I’ve just come back from a walk in the snow, and it was quiet and wonderful – good – and a bit of a gift.
Just past midnight I left, trenchcoat and newsie cap donned, to make fresh tracks. The teensy pieces of sleet now falling are too small to bother, and the inch or so of powder gives firm footing.
“Slippery?” a smoker asks from covered porch, leaning forward. “Not yet.” You turn a corner and immediately slip a bit and you smile. It’s not cold, you wear no gloves, the gentle pitter of ice marks time as you cross the pocking expanse.
In the distance an electric motor hums – wisps lift from chimneys of finer houses in the middle of the square. You close your eyes for a few paces, open them to brilliant light, a glowing landscape. You smile again, slip up the stairs, and settle down to gaze out the window and listen to the near-empty highway below.
This night is a gift since you almost didn’t have it. You’d a date scheduled – a first, with a lady you’d barely spoken with for a week – but she wrote, and apologized, and explained that she’d unexpectedly found a match and it wouldn’t feel right going out now.
Although a little disappointed, you know this is right, and she’s done you a favor. She could have stood you up. She could have gone, let you pay for all (as you’ll usually offer), uninterested the whole time, already decided on her target elsewhere.
You feel the slightest pang, as who knows? this could have been love – but that’s unlikely, and pretty much impossible in this case, and that’s why she gave you the gift of the evening.
And it was a great evening. “Snowed in,” you make three-cheese tortellini with alfredo, take your vitamins, write and read and play Madden online with a friend across town and walk in winter.
Your hands are a little full anyway, with other ladies, and there’s certainly no use in worrying about one you’ve never met. Better to enjoy the snow.

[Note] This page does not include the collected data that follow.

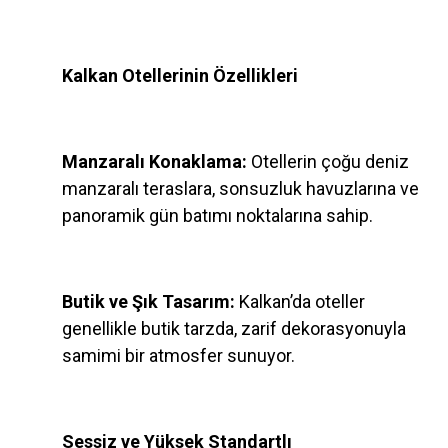
Kalkan Otellerinin Özellikleri
Manzaralı Konaklama:
Otellerin çoğu deniz
manzaralı teraslara, sonsuzluk havuzlarına ve
panoramik gün batımı noktalarına sahip.
Butik ve Şık Tasarım:
Kalkan’da oteller
genellikle butik tarzda, zarif dekorasyonuyla
samimi bir atmosfer sunuyor.
Sessiz ve Yüksek Standartlı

Rule #8: Manage Expectations.
We’re all of us dating, many meeting multiple people each week, if you’ve got beauty or wit. Some will fall in love just before you see them. It happens more often than you’d think – or at the least makes a fine excuse for cold feet. Take anything personally, and you’ll become one of those threatening creeps who scare all away before a seed can develop.
And you’ll miss the world. Don’t care so much. Remember all aspects of life, don’t lose yourself in this one. Force, and you lose. Lean back, enjoy, it will come.